Second is their sloppiness, partly an inevitable product of the haste in their composition, and partly, one suspects, of a mind that becomes easily bored by careful, close analysis. Mr. Brinkley’s views may always track the conventional wisdom, but you would never want to rely on his books as sources of accurate detail. Would you trust a writer who trades on his intimate knowledge of the Gulf South, and yet claims at one point (page 548) that a tired-looking President Bush could not have been jetlagged because “Washington was in the same time zone as Mobile”?

Third, and perhaps most important, is their political agenda, although the word “political” does not quite do the matter justice. Better to say that Brinkley always seems to be seeking someone’s favor in what he writes.Which is to say that he has the moral instincts of a court historian. And this means that the would-be patron holds the key to the book’s real meaning.

In the case of the Kerry biography, that was easy enough to detect. In the case of “The Great Deluge,” Mr. Brinkley seems to have three things in mind. First, he clearly is trying to intervene in the New Orleans mayoral race, and more generally in the politics of Louisiana. “The Great Deluge” is notable for its astoundingly nasty and cartoonish treatment of New Orleans Mayor C. Ray Nagin, and its near-hagiographical treatment of Mr. Nagin’s electoral rival, Mitch Landrieu – an account whose most colorful stories rely heavily on interviews with such objective sources as … Mitch Landrieu. As before with John Kerry, so now with Mr. Landrieu, Mr. Brinkley has not done the careful, time-consuming work of testing the veracity of his sources.

More generally, the book attempts a concerted (but completely unconvincing) effort to redeem the reputation of Louisiana Governor Kathleen Blanco, whose failure as a leader was at least as conspicuous as Mr. Nagin’s. But Ms.Blanco represents the Louisiana Democratic political establishment whose corrupt and incompetent leadership of the state over many decades had far more to do with the calamities of Katrina than Mr. Nagin’s failures of leadership and tactics. Although Mr. Brinkley mentions, in passing, that Mr. Nagin had supported Ms. Blanco’s Republican opponent, Bobby Jindal, he does not mention the ugly use of racial innuendos against Mr. Jindal, a dark-skinned South Asian, to help Ms. Blanco win the election. He includes just enough criticism of Ms. Blanco to save himself from the charge of puffery, but puffery is, in fact, what he is about.

Which leads to the third purpose. Mr. Brinkley claims, without anything like sufficient evidence, that the White House and Republican leadership allowed policy to be dictated by naked partisanship, since they saw in Katrina an opportunity to discredit the current leadership,and thereby make Louisiana a Republican state,once and for all.This is a serious charge, but Brinkley’s most convincing evidence is the fact that Ms. Blanco herself claimed this was so.

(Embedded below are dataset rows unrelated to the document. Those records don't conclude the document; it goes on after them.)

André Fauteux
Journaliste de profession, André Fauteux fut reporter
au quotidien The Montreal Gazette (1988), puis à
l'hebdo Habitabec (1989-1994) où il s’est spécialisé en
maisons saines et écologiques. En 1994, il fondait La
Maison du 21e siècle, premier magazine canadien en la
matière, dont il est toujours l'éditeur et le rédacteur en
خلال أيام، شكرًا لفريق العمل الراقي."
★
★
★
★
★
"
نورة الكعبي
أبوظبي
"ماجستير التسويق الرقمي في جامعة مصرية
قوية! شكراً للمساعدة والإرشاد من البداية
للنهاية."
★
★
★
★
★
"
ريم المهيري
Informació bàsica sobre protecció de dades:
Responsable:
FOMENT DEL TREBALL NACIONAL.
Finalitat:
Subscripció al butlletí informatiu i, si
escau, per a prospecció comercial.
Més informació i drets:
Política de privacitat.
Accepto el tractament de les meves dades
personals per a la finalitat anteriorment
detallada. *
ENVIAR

One should add, too, that there is no serious criticism of the astounding malfeasances of the news media in covering this story. No mention of the hysterical falsehoods about bodies stacked in freezers and gunfights in the Superdome that were put out to the world,and that have stuck in the world’s mind, even as their basis in fact crumbled. Instead, Mr. Brinkley writes about the news media exactly as you would expect someone who wants to be well treated by them, and invited back to appear on their cable shows: They were all heroes.

All of this would be forgivable if Mr. Brinkley had written a book that was lively and evocative. But “The Great Deluge” turns out to be a book worthy of its title. It just goes on and on and on, a veritable Mississippi of sludgy, sophomoric, rebarbative prose, with gimmicky human-interest stories, transcriptions of press releases, gratuitous quotations from great writers about hurricanes, and potted history. This author may feel the gravity of his subject, but he does not manage to convey it.

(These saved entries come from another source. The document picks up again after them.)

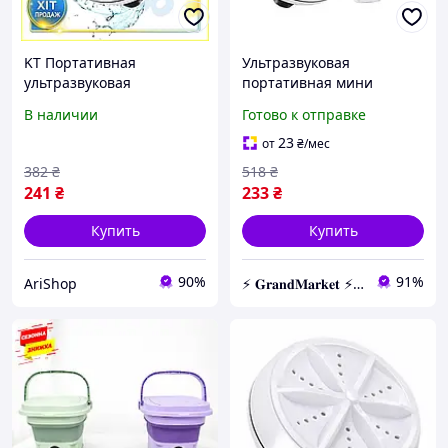
KT Портативная
Ультразвуковая
ультразвуковая
портативная мини
стиральная sarix pelon
стиральная машинка
В наличии
Готово к отправке
машинка MA-2 USB для
Usltrasonic Turbine Wash
путешествий и дома
от USB и повербанка
23
от
₴
/мес
компактна REX2375
382
₴
518
₴
241
₴
233
₴
Купить
Купить
90%
91%
AriShop
⚡️ 𝐆𝐫𝐚𝐧𝐝𝐌𝐚𝐫𝐤𝐞𝐭 ⚡️ – Трендовые товары по самым низким ценам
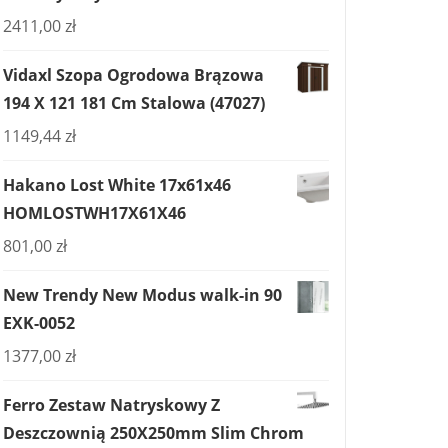
2411,00
zł
Vidaxl Szopa Ogrodowa Brązowa
194 X 121 181 Cm Stalowa (47027)
1149,44
zł
Hakano Lost White 17x61x46
HOMLOSTWH17X61X46
801,00
zł
New Trendy New Modus walk-in 90
EXK-0052
1377,00
zł
Ferro Zestaw Natryskowy Z
Deszczownią 250X250mm Slim Chrom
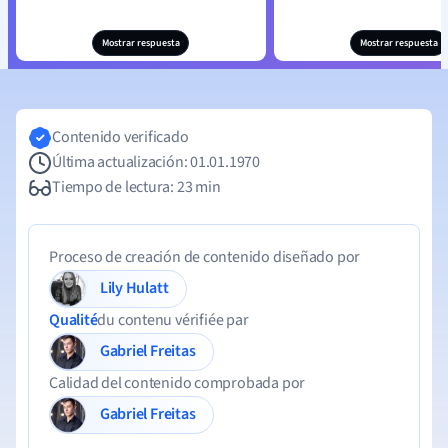
Mostrar respuesta
Mostrar respuesta
Contenido verificado
Última actualización: 01.01.1970
Tiempo de lectura: 23 min
Proceso de creación de contenido diseñado por
Lily Hulatt
Qualité
du contenu vérifiée par
Gabriel Freitas
Calidad del contenido comprobada por
Gabriel Freitas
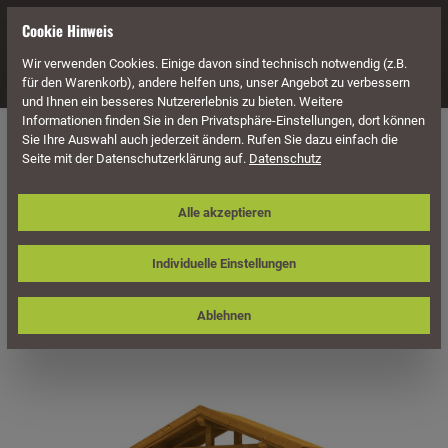
alt springen
Cookie Hinweis
Wir verwenden Cookies. Einige davon sind technisch notwendig (z.B.
Navigation
für den Warenkorb), andere helfen uns, unser Angebot zu verbessern
und Ihnen ein besseres Nutzererlebnis zu bieten. Weitere
Informationen finden Sie in den Privatsphäre-Einstellungen, dort können
Überdachung
Vordächer
Für Doppeltüren
Satteldach
Sie Ihre Auswahl auch jederzeit ändern. Rufen Sie dazu einfach die
Seite mit der Datenschutzerklärung auf.
Datenschutz
Skan Holz Vordach Stralsund, Typ 4,
Alle akzeptieren
Doppeltür
Individuelle Einstellungen
Ablehnen
Bildergalerie überspringen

Here, to give you a sample of his prose, is the way Mr. Brinkley describes the scene at the crowded Louisiana Superdome: “Scanning the sweep of the Superdome on Tuesday evening, watching the suffering and confusion, one became acutely aware that ‘the blues’ was not all boodlie-bum-bum on Bourbon Street.” Such is the eloquence of this instant epic.

Mr. McClay teaches history and humanities at the University of Tennessee at Chattanooga.